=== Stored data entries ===
=-=-=-=-=
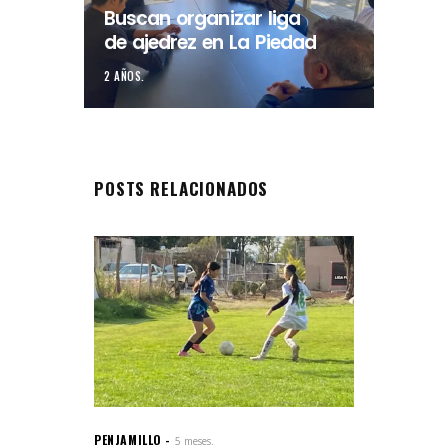
Buscan organizar liga
de ajedrez en La Piedad
2 AÑOS.
POSTS RELACIONADOS
PENJAMILLO
5 meses.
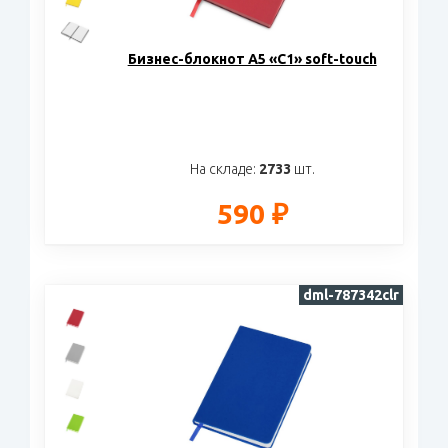
Бизнес-блокнот А5 «C1» soft-touch
На складе:
2733
шт.
590 ₽
dml-787342clr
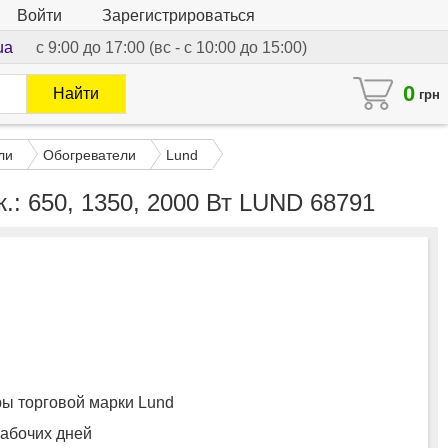
Войти
Зарегистрироваться
ua
с 9:00 до 17:00 (вс - с 10:00 до 15:00)
0
Найти
грн
ли
Обогреватели
Lund
ж.: 650, 1350, 2000 Вт LUND 68791
ы торговой марки Lund
рабочих дней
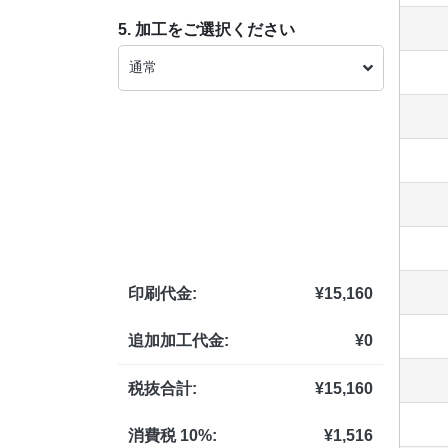
5. 加工をご選択ください
通常
印刷代金:
¥
15,160
追加加工代金:
¥
0
税抜合計:
¥
15,160
消費税 10%:
¥
1,516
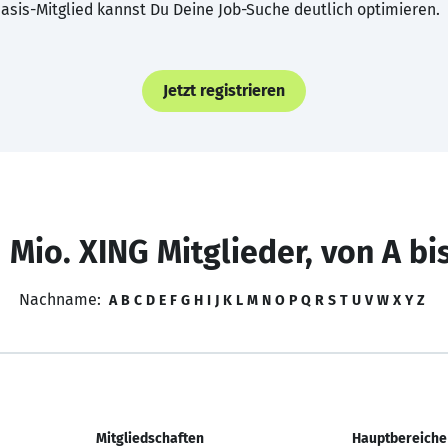
asis-Mitglied kannst Du Deine Job-Suche deutlich optimieren.
Jetzt registrieren
 Mio. XING Mitglieder, von A bi
Nachname:
A
B
C
D
E
F
G
H
I
J
K
L
M
N
O
P
Q
R
S
T
U
V
W
X
Y
Z
Mitgliedschaften
Hauptbereiche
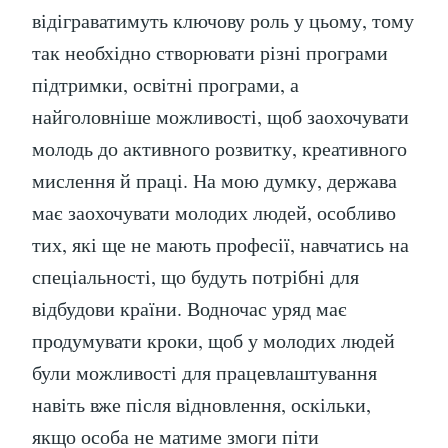
відіграватимуть ключову роль у цьому, тому
так необхідно створювати різні програми
підтримки, освітні програми, а
найголовніше можливості, щоб заохочувати
молодь до активного розвитку, креативного
мислення й праці. На мою думку, держава
має заохочувати молодих людей, особливо
тих, які ще не мають професії, навчатись на
спеціальності, що будуть потрібні для
відбудови країни. Водночас уряд має
продумувати кроки, щоб у молодих людей
були можливості для працевлаштування
навіть вже після відновлення, оскільки,
якщо особа не матиме змоги піти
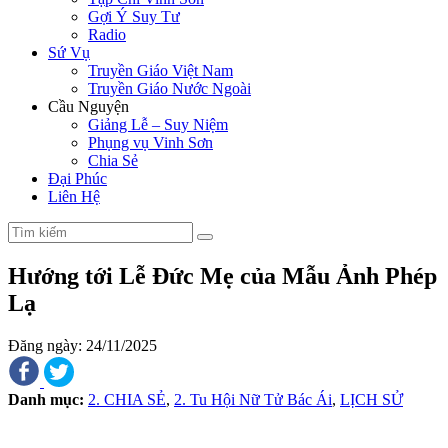
Gợi Ý Suy Tư
Radio
Sứ Vụ
Truyền Giáo Việt Nam
Truyền Giáo Nước Ngoài
Cầu Nguyện
Giảng Lễ – Suy Niệm
Phụng vụ Vinh Sơn
Chia Sẻ
Đại Phúc
Liên Hệ
Hướng tới Lễ Đức Mẹ của Mẫu Ảnh Phép
Lạ
Đăng ngày: 24/11/2025
Danh mục:
2. CHIA SẺ
,
2. Tu Hội Nữ Tử Bác Ái
,
LỊCH SỬ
=-=-=-=-=
=== Directions for this task ===
Identify the lines of the entries containing the string "Giáo". Copy each such line.

=== Output below ===
Truyền Giáo Việt Nam
Truyền Giáo Nước Ngoài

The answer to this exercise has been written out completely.